Young DNA Detective Helps Police Crack Cold Cases
Finding the missing puzzle pieces
By Felicia Niven

It reads like a movie script. A teenage techie a.k.a. genealogy whiz kid hears about a murder. He offers to step in to solve the crime – which he does, flawlessly, modestly and with just a hint of heroism. Except that this is no contrived plot. He is Medford Lakes’ own Eric Schubert, now 20, and his latest claim to fame – among other things – is cracking a 58-year-old murder case.

A former SJ Mag “Kid to Watch,” Schubert has been doing genealogy research for over a decade now. He has his own business, ES Genealogy, where he helps people locate family members and reconnect with lost loved ones. He also volunteers his time to help the police crack cold cases, as in the 1964 murder of 9-year-old Marise Ann Chiverella.

The Chiverella murder occurred in Hazleton, Pa., not too far from where Schubert currently attends college in Elizabethtown, Pa. He read about the case in an old news article and noticed that nothing had been written on it since. Schubert reached out to the Pennsylvania State Police to see if he could help. “I told them if I’m not stepping on toes, and the case is just sitting there, they might want to consider my help. What have you got to lose?”

The thing was, Schubert already had experience solving crimes. Right after he graduated high school, he was contacted by another police department in Montgomery County, Pa. They heard about his success connecting long-lost family members and asked him to put his genealogy skills to work. While he can’t talk about the case publicly yet, he can share its outcome. “I solved it in 4 months,” he says. “I knew I could do this. I just didn’t know if they would trust a kid.”

The District Attorney’s office and the detectives at the Pennsylvania State Police weren’t so sure at first. They came to campus to size him up. Apparently, Schubert passed the test. He was given the case just about the time the world shut down because of Covid. That worked out just fine for Schubert. Like most of us, he was home with time on his hands. He dove full force into the case. But it wasn’t as straightforward as his other DNA research.

Schubert explains it like this. “Let’s say someone is looking for their biological father and they sent me their own DNA results,” he says. “I would say, great, you share 800 centimorgans with 2 top matches on Ancestry.com. Centimorgans are genetic units of measurement. You share a set amount with everyone in your family. One match is related to people in your mother’s family. The other match doesn’t fit in, so clearly, it must be on your unknown father’s side. You share 800 centimorgans, and you’re the same age, which means you’re probably first cousins.” He would continue narrowing down the process, and going back generations as needed to find the client’s biological father.

However, the top match in the Chiverella case was just 53 centimorgans – not 800 – and the trail led to Italy. “Going through all that data and trying to build a family tree, it’s like a big game of hot and cold,” says Schubert. “It was 2 years of narrowing down the possibilities. I was in touch with the lead investigator pretty much every single day, sometimes multiple times a day.”

As luck would have it, Schubert ultimately found a historian who provided the family tree that led to the big break. “I pretty much knew that we solved it before we had official confirmation,” says Schubert. “This result came in, and in my mind, I knew we had it. But the police say we’ve got more work to do. The second result came in and I think oh my gosh, we have him. The cops say no, we have more work to do. When I got the phone call that the odds of this DNA being someone else’s were 1 in 300 septillion, I knew for sure. That was a good phone call.”

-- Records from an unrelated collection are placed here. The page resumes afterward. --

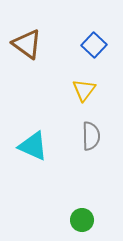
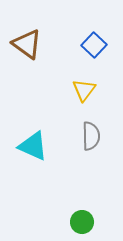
green circle: moved 2 px down
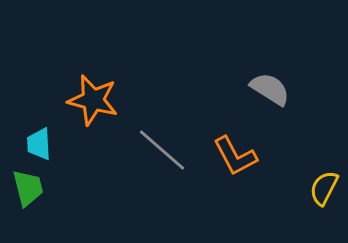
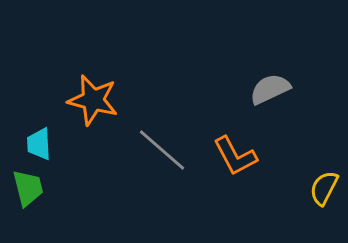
gray semicircle: rotated 57 degrees counterclockwise
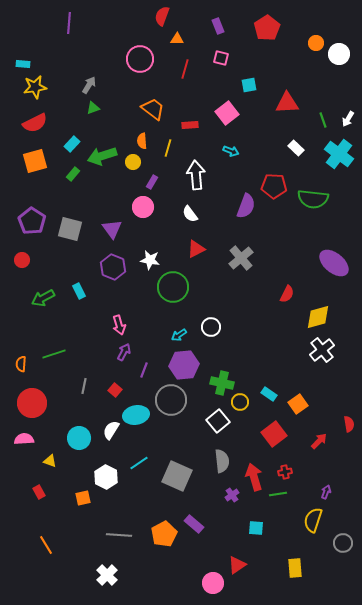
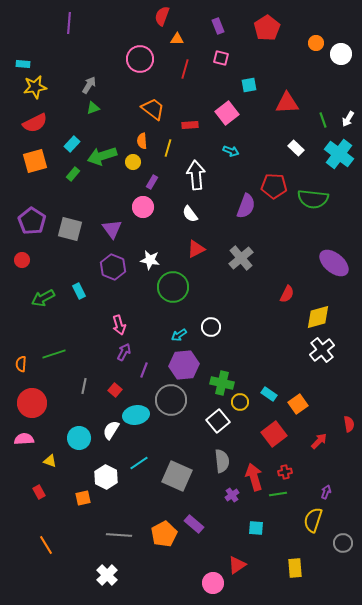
white circle at (339, 54): moved 2 px right
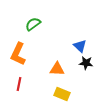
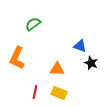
blue triangle: rotated 24 degrees counterclockwise
orange L-shape: moved 1 px left, 4 px down
black star: moved 5 px right; rotated 16 degrees clockwise
red line: moved 16 px right, 8 px down
yellow rectangle: moved 3 px left, 1 px up
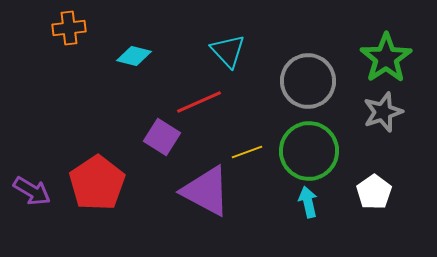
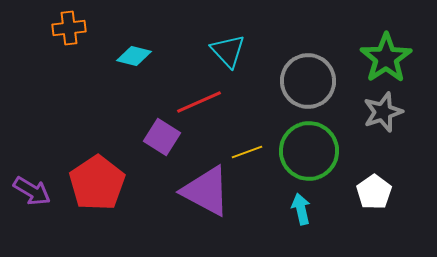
cyan arrow: moved 7 px left, 7 px down
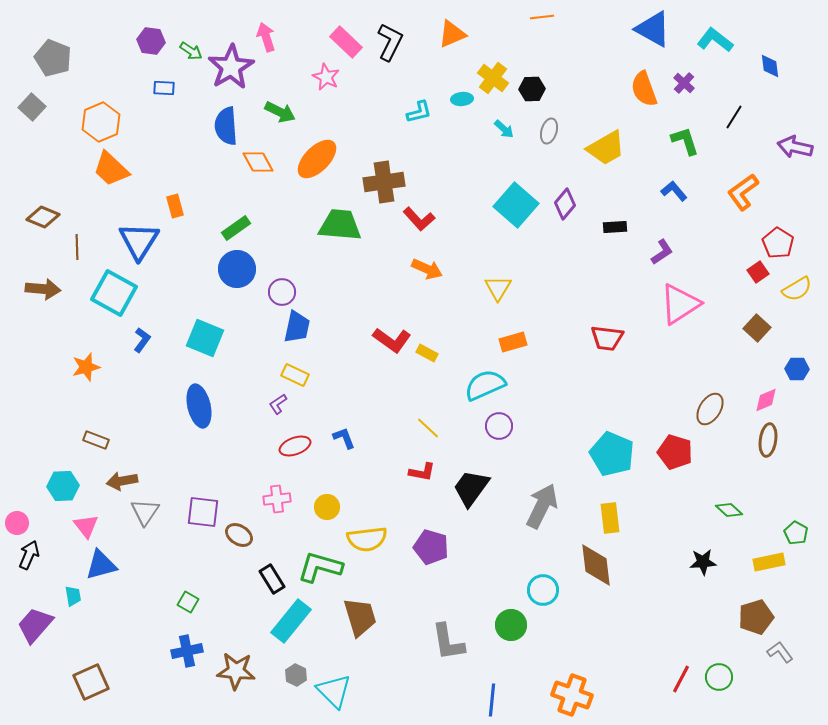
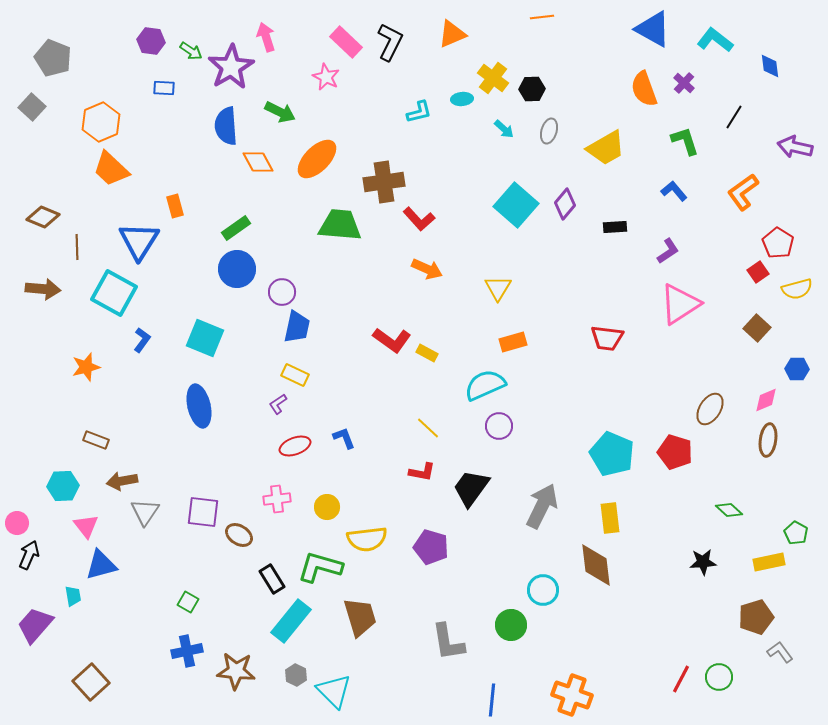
purple L-shape at (662, 252): moved 6 px right, 1 px up
yellow semicircle at (797, 289): rotated 16 degrees clockwise
brown square at (91, 682): rotated 18 degrees counterclockwise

Schubert was front and center at the press conference when police revealed the killer as James Paul Forte in February 2022. Forte is no longer alive, but the case provided much-needed closure for the Chiverella family. “Mr. Schubert provided a service that we would have never expected, and he reached out to us,” says Hazleton State Police Trooper Anthony Petrosky. “We are proud to have him here.”

It was a milestone moment for Schubert too. “Solving the Chiverella case was probably the hardest thing I’ve done in my life, period,” he says, “not just genealogy, but period.”

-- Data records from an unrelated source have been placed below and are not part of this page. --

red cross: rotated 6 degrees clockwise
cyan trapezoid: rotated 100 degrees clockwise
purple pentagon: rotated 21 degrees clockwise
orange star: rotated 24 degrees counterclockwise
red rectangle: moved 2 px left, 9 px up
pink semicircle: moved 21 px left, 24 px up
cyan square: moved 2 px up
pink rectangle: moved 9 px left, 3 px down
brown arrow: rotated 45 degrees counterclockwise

That’s saying a lot considering how much Schubert has accomplished at such a young age. At around 10 years old, he taught himself how to interpret DNA results and took the idea of doing genealogy research on Ancestry.com to a new level. As an incoming high school freshman, he started his own company rather than working for minimum wage at a summer job. Schubert has helped provide both closure and connections for his clients. And he was the driving force through it all. “Like pretty much everything I do in my life, I just figured it out on my own,” he says.

Schubert says he’s driven in part by the search and the hunt. “It’s finding that missing puzzle piece,” he says, but that’s not all. “Being able to share the answer with someone, who’s been looking way longer than you’ve even been alive, is really emotional. That’s why I do this.”

As for where he might take his gift, the future is open. While he hasn’t received inquiries from other police departments – yet – he’s open to doing more detective work. “I think genealogy will always be something I’m doing whether it’s primary or secondary,” he says. “As much as sometimes I think I should take a break, I always get pulled back in. I get a text or phone call from someone who needs my help.”

And like the real-life superhero that he is, Schubert answers the call.